UNWTO verilerine göre, mekanların Avrupa’da yüzde 83’ü, Amerika'da yüzde 80’i, Asya ve Pasifik’te yüzde 70'i, Ortadoğu’da yüzde 62'si, Afrika’da yüzde 57’si uluslararası turizme kapandı.
UNWTO hazırladığı değişik senaryolarda, uluslararası turizm sektöründe zararın 850 milyon dolar ile 1,2 milyar dolar arasında olacağının tahmin edildiğini açıkladı. UNWTO, uluslararası turizm sektöründe 100 ila 120 milyon kişinin işlerini kaybetme riski taşıdığını öngördüklerini kaydetti.
ABD de uluslararası turizmde gelir kaybına uğrayacak ülkelerin başında geliyor. ABD’de 40 yıldır turizmcilik yapan ‘Prime Travel’ın sahibi Selim Kesedar VOA Türkçe’ye yaptığı açıklamada, Amerikalılar'ın uzun bir süre ülke dışına çıkmamayı tercih edeceklerini söyledi.
Turizmci Kesedar, gemi seyahatlerinin uluslararası turizmde en fazla etkilenen sektör olduğunu belirterek, “En az 2-3 yıl hiçbir Amerikalı gemiyle seyahat etmez” diye konuştu.
“Amerika’da turizm tamamen durmuş bir durumda”
Kesedar, Amerika’daki turizmin genel durumunu şöyle değerlendirdi:
“Amerika’daki turizm şu anda frene basılmış ve tamamen durmuş bir vaziyette. Şu anda zaruri ihtiyaçlar dışında seyahat eden yok.

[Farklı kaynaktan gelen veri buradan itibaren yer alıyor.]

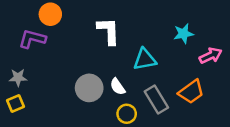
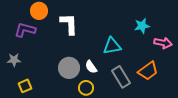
white L-shape: (109, 31) -> (69, 24), moved
pink arrow: (211, 56) -> (163, 43), turned 36
yellow square: (15, 103) -> (25, 86), moved
yellow circle: (127, 114) -> (86, 88), moved

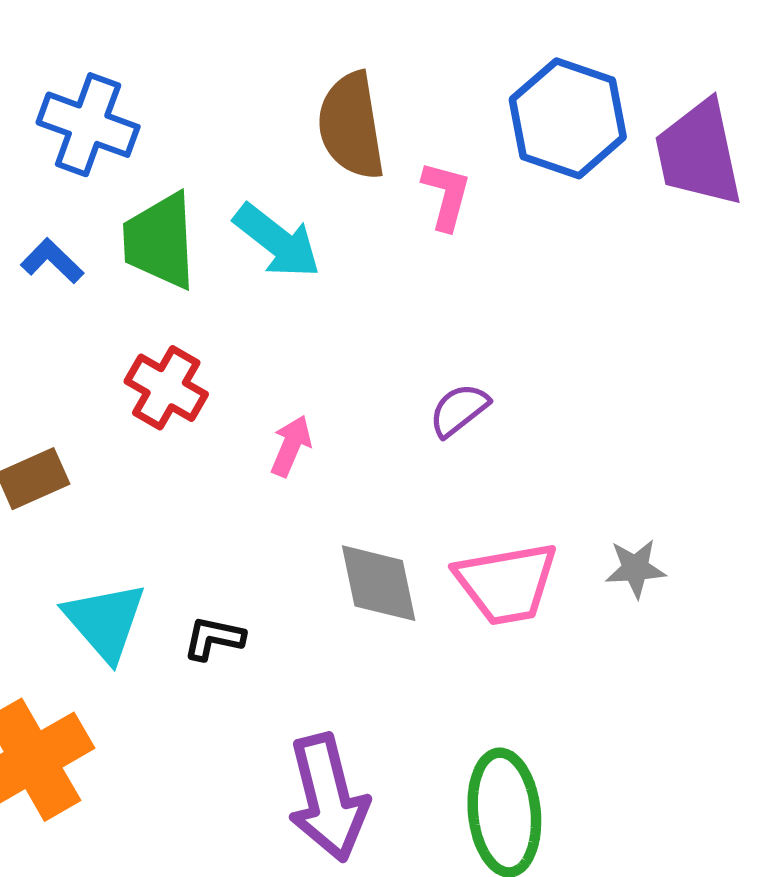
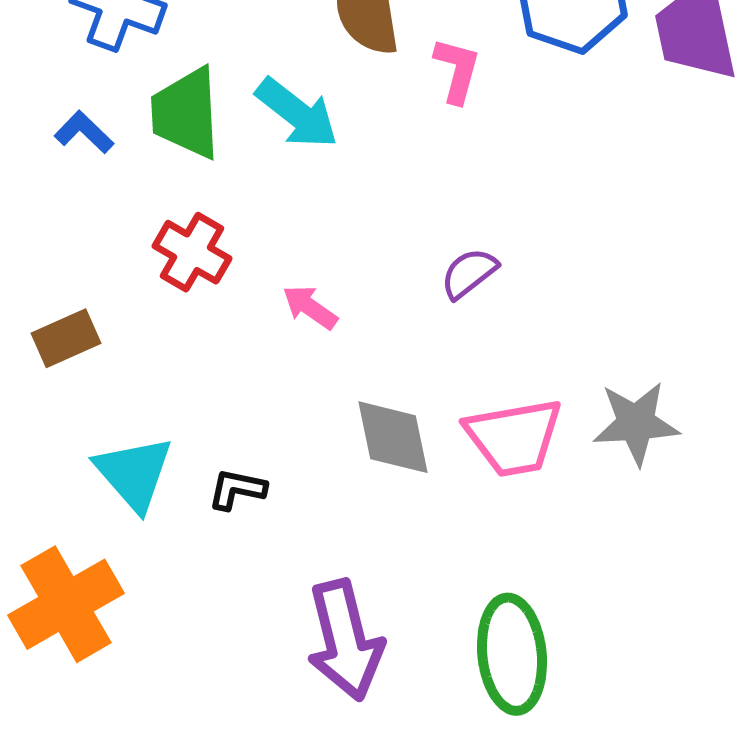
pink arrow: (291, 446) -> (310, 307), turned -78
gray star: (635, 568) -> (636, 423), size x1.5

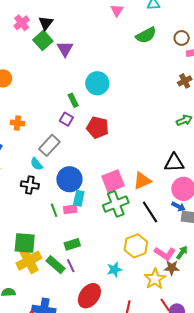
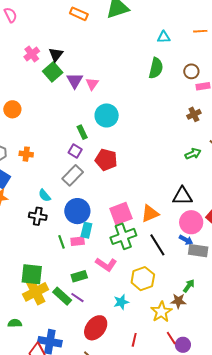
pink triangle: (117, 10) -> (92, 84), moved
green semicircle: (146, 35) -> (156, 68), turned -50
gray rectangle: (49, 145) -> (73, 175), moved
pink L-shape: (165, 253) -> (106, 264), moved
purple line: (71, 266) -> (77, 298), turned -32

Uçak şirketleri uçuşlarını azalttı. En büyük problem de küçük havalimanlarına uçuşlarını durdurmuş olmaları. Ana havalimanlarına uçuyorlar ancak aktarma yapacakları küçük alanlara uçmayacaklar. Tabi bu burada oturanları olumsuz etkileyecek. Bundan sonra Amerikalılar başta gemi seyahatleri olmak üzere hava yolu gibi ulaşım araçlarını tercih etmeyecekler. Büyük bir olasılıkla otobüsle bir yerden bir yere gitme de tamamen yavaşlayacak. Ancak ve ancak mali sıkıntısı olanlar bu yolu tercih edecekler”.
“Geminin içinde denizde mahsur kalmaları insanları çok korkuttu”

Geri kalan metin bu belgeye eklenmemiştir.